For the new study, the researchers designed a group of DNA robots that could collectively perform a predetermined task that had them walk along a test platform, locate a molecular cargo, and deliver it to a specific location. The bots were able to do this autonomously.
Each robot, built from a single-stranded DNA molecule of just 53 nucleotides, was equipped with “legs” for walking and “arms” for picking up objects. The bots measured 20 nanometres tall, and their walking strides measured six nanometres long, where one nanometre is a billionth of a metre. For perspective, a human hair measures about 50,000 to 100,000 nanometres in diameter, so the scale we’re talking about here is ridiculously small.
For the cargo, the researchers used two types of molecules, each a distinct single-stranded piece of DNA. In tests, the researchers placed the cargo onto a random location along the surface of a two-dimensional origami (self-folding) DNA test platform. The walking DNA robots moved in parallel along this surface, hunting for their cargo.
To see if a robot successfully picked up and dropped off the right cargo at the right location, the researchers used two fluorescent dyes to distinguish the molecules. Scientists are not at the stage yet where they can program robots of this size to have built-in memory, so instead, the robots were designed to “match” their cargo.
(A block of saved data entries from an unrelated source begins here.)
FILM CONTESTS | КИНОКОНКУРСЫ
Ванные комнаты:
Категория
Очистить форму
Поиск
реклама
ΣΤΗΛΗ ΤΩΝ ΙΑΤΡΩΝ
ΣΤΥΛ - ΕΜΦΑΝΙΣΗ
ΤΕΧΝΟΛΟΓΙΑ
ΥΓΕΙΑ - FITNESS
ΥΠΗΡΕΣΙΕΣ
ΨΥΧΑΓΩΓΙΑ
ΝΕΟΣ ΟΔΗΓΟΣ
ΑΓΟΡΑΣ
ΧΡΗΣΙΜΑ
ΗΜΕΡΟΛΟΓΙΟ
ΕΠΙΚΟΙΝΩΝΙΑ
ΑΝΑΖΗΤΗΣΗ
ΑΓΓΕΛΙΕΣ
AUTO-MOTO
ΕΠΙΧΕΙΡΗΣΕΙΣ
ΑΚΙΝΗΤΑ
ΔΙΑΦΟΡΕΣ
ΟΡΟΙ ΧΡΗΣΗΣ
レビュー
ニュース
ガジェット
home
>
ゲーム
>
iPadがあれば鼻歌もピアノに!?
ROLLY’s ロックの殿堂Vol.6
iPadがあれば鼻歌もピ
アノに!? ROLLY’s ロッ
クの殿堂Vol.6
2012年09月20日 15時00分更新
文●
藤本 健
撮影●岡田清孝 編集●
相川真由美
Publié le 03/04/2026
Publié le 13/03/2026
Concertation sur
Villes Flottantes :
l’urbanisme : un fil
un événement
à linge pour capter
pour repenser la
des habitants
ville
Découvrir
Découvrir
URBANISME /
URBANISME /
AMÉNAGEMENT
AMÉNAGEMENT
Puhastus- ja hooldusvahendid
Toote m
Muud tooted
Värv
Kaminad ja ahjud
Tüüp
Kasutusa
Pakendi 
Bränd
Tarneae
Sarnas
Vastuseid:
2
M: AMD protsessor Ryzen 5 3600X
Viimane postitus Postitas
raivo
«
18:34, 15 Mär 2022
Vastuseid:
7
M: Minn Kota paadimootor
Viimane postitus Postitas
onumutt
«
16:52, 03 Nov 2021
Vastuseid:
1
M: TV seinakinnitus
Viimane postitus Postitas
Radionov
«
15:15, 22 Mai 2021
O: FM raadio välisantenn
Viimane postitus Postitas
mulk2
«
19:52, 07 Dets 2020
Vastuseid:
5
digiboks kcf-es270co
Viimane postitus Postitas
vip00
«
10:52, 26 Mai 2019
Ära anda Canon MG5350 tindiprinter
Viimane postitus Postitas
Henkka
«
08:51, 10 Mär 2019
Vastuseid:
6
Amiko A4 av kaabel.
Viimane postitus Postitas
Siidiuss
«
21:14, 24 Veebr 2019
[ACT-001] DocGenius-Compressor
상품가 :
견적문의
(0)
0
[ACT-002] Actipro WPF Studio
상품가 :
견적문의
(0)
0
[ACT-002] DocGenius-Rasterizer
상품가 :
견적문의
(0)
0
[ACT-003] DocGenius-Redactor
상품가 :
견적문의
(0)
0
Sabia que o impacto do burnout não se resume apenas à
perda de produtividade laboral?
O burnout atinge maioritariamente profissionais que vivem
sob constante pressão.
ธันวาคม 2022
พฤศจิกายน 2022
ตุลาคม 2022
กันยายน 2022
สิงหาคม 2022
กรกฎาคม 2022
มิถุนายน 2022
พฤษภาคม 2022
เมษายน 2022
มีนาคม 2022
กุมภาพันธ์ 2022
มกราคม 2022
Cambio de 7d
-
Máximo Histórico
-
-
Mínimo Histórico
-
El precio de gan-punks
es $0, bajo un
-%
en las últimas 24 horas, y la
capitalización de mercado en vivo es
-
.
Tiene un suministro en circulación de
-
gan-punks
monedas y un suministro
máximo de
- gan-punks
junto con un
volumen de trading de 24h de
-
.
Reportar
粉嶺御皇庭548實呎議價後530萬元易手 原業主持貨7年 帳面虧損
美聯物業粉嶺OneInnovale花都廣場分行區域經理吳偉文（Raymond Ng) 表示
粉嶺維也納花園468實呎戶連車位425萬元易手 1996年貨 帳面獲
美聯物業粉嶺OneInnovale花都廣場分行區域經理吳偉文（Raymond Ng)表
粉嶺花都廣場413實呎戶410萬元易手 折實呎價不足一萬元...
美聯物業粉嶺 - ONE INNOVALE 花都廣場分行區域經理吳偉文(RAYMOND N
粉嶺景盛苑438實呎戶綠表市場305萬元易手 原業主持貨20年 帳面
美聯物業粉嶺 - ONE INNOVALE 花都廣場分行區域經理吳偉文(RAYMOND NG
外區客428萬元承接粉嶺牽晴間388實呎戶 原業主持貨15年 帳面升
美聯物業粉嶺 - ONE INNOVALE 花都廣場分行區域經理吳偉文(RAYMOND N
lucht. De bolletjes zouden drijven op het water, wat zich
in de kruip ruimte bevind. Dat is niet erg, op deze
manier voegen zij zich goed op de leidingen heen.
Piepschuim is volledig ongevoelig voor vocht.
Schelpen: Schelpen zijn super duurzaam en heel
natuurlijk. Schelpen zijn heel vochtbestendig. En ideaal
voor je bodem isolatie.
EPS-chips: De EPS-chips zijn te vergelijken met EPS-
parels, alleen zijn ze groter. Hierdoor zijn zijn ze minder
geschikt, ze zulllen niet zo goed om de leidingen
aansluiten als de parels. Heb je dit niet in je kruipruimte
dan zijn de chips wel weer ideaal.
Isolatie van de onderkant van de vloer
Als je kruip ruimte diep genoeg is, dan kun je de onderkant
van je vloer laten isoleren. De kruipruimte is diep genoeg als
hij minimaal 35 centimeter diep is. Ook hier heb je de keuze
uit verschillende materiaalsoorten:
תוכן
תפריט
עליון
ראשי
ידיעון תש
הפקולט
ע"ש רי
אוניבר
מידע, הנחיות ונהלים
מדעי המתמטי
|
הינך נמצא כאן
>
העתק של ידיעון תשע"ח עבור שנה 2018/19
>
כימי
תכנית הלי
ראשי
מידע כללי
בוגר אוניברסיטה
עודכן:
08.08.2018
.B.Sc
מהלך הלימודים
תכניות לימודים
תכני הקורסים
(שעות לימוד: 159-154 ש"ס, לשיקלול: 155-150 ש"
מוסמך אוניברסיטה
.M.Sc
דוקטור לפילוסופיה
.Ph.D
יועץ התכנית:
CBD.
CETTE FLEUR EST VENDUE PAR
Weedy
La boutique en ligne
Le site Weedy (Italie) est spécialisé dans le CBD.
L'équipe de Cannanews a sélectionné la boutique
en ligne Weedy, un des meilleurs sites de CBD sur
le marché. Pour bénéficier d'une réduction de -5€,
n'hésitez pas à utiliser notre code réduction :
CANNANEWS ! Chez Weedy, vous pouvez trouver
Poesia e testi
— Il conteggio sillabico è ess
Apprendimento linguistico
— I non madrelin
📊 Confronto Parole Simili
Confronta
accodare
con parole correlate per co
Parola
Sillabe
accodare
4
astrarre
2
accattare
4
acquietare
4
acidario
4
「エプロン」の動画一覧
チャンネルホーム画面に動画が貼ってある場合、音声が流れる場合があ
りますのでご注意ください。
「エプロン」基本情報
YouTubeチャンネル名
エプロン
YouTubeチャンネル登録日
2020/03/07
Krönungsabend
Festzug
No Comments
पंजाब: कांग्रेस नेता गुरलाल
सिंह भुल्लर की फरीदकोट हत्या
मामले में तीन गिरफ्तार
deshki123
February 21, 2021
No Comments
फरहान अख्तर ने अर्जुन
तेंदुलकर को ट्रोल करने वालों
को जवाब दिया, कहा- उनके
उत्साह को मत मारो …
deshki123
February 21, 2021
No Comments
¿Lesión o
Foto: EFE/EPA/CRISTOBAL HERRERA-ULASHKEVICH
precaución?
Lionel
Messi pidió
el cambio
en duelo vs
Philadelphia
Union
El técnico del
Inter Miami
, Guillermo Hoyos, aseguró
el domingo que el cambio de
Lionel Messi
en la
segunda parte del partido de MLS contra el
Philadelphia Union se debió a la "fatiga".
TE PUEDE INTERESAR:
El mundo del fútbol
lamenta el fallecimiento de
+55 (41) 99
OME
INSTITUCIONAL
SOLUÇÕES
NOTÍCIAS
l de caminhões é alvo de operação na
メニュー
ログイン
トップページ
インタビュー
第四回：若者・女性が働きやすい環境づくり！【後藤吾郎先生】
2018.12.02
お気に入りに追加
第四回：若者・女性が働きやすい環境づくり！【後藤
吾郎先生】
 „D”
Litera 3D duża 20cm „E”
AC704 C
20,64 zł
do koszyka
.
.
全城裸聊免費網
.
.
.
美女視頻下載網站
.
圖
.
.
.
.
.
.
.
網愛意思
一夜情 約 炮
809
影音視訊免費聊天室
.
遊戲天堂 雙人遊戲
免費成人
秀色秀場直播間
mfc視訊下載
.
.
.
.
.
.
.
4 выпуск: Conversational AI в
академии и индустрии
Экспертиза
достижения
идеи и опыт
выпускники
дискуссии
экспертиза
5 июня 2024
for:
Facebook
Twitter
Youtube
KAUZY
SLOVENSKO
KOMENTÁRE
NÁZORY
“We designed specific drop‐off locations for each type of cargo: If the type matches, the drop‐off location will signal the robot to release the cargo; otherwise the robot will continue to walk around and search for another drop‐off location,” explained Qian. “You might think that the robot is not smart. But here is a key principle for building molecular machines: Make individual molecules as simple as possible so they could function reliably in a complex biochemical environment, but take advantage of what a collection of molecules can do, where the smarts are distributed into different molecules.”
The researchers estimate that each DNA robot took around 300 steps to complete its task, or roughly 10 times more than in previous efforts.
“We successfully programmed complex behaviour in DNA robots and compartmentalized each task using DNA origami,” said Thubagere.
In experiments, 80 per cent of cargo molecules were sorted, so there’s room for improvement. Qian and Thubagere hypothesise that not all molecules were correctly synthesised, or that some parts of the robot or testing platform were defective. Much more work needs to be done to figure this all out, and to test the DNA robots under different environmental conditions if we’re ever going to have these things working in our bodies. This new study offers a viable methodology for scientists to continue pursuing.
“The biggest implication that I hope the work will have is to inspire more researchers to develop modular, collective, and adaptive DNA robots for a diverse range of tasks, to truly understand the engineering principles for building artificial molecular machines, and make them as easily programmable as macroscopic robots,” said Qian.